Se levantó sin hacer ruido para no despertar a Massimo, agarró el neceser y se dirigió al dormitorio a ducharse.

Al abrir la puerta se dio cuenta de que había cometido un error. La luz estaba encendida y olía al gel de baño que utilizaba Massimo. Antes de que pudiera emprender una apresurada retirada, la puerta del cuarto de baño se abrió y Massimo salió completamente desnudo.

Se miraron durante unos segundos eternos.

Ella sintió una opresión en el pecho.

Para alguien que solo hacía ejercicio de vez en cuando, Massimo tenía un cuerpo espléndido, delgado y musculoso. Su piel aceitunada estaba cubierta por un fino vello en los pectorales y en el estómago. El vello se espesaba considerablemente debajo del abdomen hacia el enorme…

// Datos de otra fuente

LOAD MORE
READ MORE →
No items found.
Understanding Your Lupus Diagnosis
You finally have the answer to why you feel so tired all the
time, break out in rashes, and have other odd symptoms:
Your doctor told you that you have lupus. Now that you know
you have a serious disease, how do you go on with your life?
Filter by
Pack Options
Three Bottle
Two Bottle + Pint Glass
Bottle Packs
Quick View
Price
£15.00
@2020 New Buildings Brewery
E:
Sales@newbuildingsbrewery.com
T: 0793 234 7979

Ella contrajo el abdomen y notó calor en la pelvis al observar su erección.

El calor se fue extendiendo por su cuerpo mientras se apretaba el neceser contra el pecho.

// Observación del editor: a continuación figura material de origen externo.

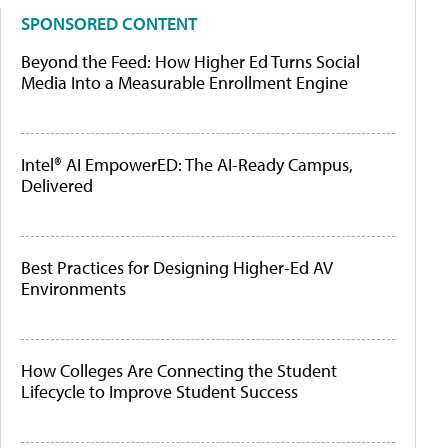
SPONSORED CONTENT
Beyond the Feed: How Higher Ed Turns Social
Media Into a Measurable Enrollment Engine
Intel® AI EmpowerED: The AI-Ready Campus,
Delivered
Best Practices for Designing Higher-Ed AV
Environments
How Colleges Are Connecting the Student
Lifecycle to Improve Student Success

Las facciones de él se habían tensado y ella reconoció algo en sus ojos que hubiera debido hacerla marcharse inmediatamente. Pero no pudo. Tenía los pies clavados al suelo.

Había ampliado su tatuaje, observó ella, intentando no mirarlo por debajo de la cintura y contener el calor que le circulaba por las venas. El tatuaje le cubría el bíceps izquierdo. El sol en el centro, que él le había dicho que representaba su renacimiento y su forma de buscar la perfección en lo que hacía, estaba rodeado de dientes de tiburón, que simbolizaban el poder, el liderazgo y la protección. Ahora estaban rodeados de puntas de lanza, que no sabía lo que representaban.

El instinto le indicó que estaba relacionado con ella.